* **Work task**
Nothing but the lines below between the line holding "design an efficient" and the line holding "also improves service speed and food quality.", inclusive, should appear in the answer, each set down exactly.
--- Provided data Enclosed Below ---
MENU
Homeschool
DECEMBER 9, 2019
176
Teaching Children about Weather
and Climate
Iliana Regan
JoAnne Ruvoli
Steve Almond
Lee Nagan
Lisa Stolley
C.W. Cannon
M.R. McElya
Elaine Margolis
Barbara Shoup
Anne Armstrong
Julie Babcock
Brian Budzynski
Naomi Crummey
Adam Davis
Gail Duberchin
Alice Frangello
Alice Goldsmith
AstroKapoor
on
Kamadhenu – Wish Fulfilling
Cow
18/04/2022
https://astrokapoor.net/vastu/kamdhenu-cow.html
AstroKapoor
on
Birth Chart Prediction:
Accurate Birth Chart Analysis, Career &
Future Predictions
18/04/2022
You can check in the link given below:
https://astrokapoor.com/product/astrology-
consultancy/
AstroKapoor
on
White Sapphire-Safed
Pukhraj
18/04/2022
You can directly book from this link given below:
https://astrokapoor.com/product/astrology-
--- End of Enclosed Provided data ---
--- Provided data Enclosed Below ---
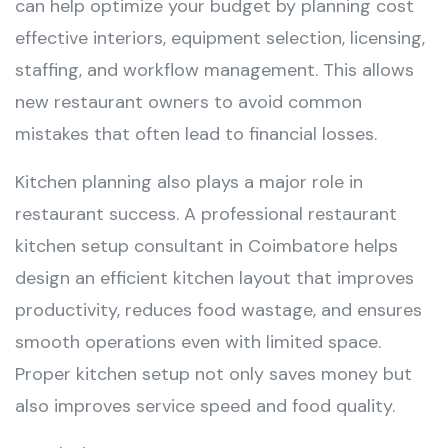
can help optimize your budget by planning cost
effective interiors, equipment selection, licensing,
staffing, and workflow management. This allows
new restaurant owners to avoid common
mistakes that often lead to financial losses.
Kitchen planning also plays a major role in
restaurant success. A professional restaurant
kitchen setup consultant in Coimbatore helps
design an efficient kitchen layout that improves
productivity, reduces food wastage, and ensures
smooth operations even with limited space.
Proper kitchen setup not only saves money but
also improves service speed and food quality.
--- End of Enclosed Provided data ---
* **Final answer**
design an efficient kitchen layout that improves
productivity, reduces food wastage, and ensures
smooth operations even with limited space.
Proper kitchen setup not only saves money but
also improves service speed and food quality.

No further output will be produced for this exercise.